What to work on: After locating the line that holds "machte eine Wiederannäherung", copy that line and all that follow it word for word through the end of the data, with no pictures.

Extracted page text data
◇ ◇ ◇ ◇
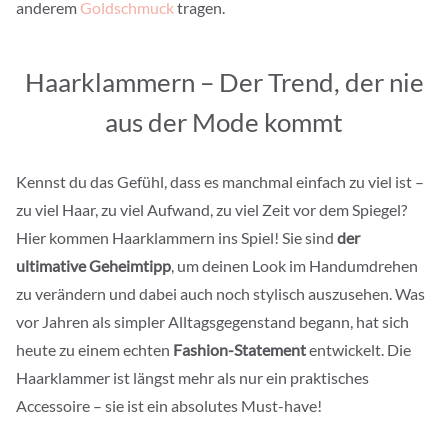
anderem
Goldschmuck
tragen.
Haarklammern – Der Trend, der nie
aus der Mode kommt
Kennst du das Gefühl, dass es manchmal einfach zu viel ist –
zu viel Haar, zu viel Aufwand, zu viel Zeit vor dem Spiegel?
Hier kommen Haarklammern ins Spiel! Sie sind
der
ultimative Geheimtipp
, um deinen Look im Handumdrehen
zu verändern und dabei auch noch stylisch auszusehen. Was
vor Jahren als simpler Alltagsgegenstand begann, hat sich
heute zu einem echten
Fashion-Statement
entwickelt. Die
Haarklammer ist längst mehr als nur ein praktisches
Accessoire – sie ist ein absolutes Must-have!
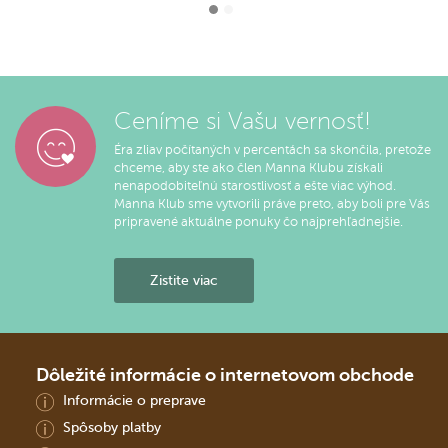
Ceníme si Vašu vernosť!
Éra zliav počítaných v percentách sa skončila, pretože
chceme, aby ste ako člen Manna Klubu získali
nenapodobiteľnú starostlivosť a ešte viac výhod.
Manna Klub sme vytvorili práve preto, aby boli pre Vás
pripravené aktuálne ponuky čo najprehľadnejšie.
Zistite viac
Dôležité informácie o internetovom obchode
Informácie o preprave
Spôsoby platby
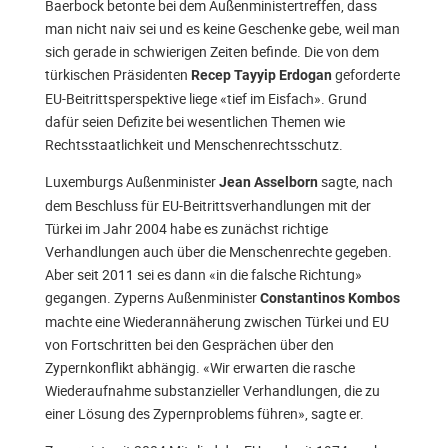
Baerbock betonte bei dem Außenministertreffen, dass
man nicht naiv sei und es keine Geschenke gebe, weil man
sich gerade in schwierigen Zeiten befinde. Die von dem
türkischen Präsidenten
geforderte
Recep Tayyip Erdogan
EU-Beitrittsperspektive liege «tief im Eisfach». Grund
dafür seien Defizite bei wesentlichen Themen wie
Rechtsstaatlichkeit und Menschenrechtsschutz.
Luxemburgs Außenminister
sagte, nach
Jean Asselborn
dem Beschluss für EU-Beitrittsverhandlungen mit der
Türkei im Jahr 2004 habe es zunächst richtige
Verhandlungen auch über die Menschenrechte gegeben.
Aber seit 2011 sei es dann «in die falsche Richtung»
gegangen. Zyperns Außenminister
Constantinos Kombos
machte eine Wiederannäherung zwischen Türkei und EU
von Fortschritten bei den Gesprächen über den
Zypernkonflikt abhängig. «Wir erwarten die rasche
Wiederaufnahme substanzieller Verhandlungen, die zu
einer Lösung des Zypernproblems führen», sagte er.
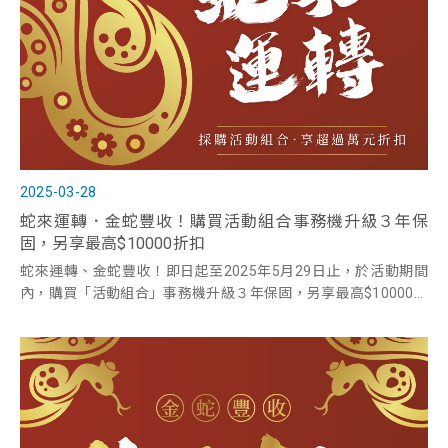
2025-03-28
蛇來運轉．金蛇豐收！購買活動組合事務機升級３年保
固，另享最高$10000折扣
蛇來運轉、金蛇豐收！即日起至2025年5月29日止，於活動期間
內，購買「活動組合」事務機升級３年保固，另享最高$10000折
扣。互盛提供事務機推薦，歡迎洽詢。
◇ ◇ ◇ ◇
Written solution:
machte eine Wiederannäherung zwischen Türkei und EU
von Fortschritten bei den Gesprächen über den
Zypernkonflikt abhängig. «Wir erwarten die rasche
Wiederaufnahme substanzieller Verhandlungen, die zu
einer Lösung des Zypernproblems führen», sagte er.
2025-03-28
蛇來運轉．金蛇豐收！購買活動組合事務機升級３年保
固，另享最高$10000折扣
蛇來運轉、金蛇豐收！即日起至2025年5月29日止，於活動期間
內，購買「活動組合」事務機升級３年保固，另享最高$10000折
扣。互盛提供事務機推薦，歡迎洽詢。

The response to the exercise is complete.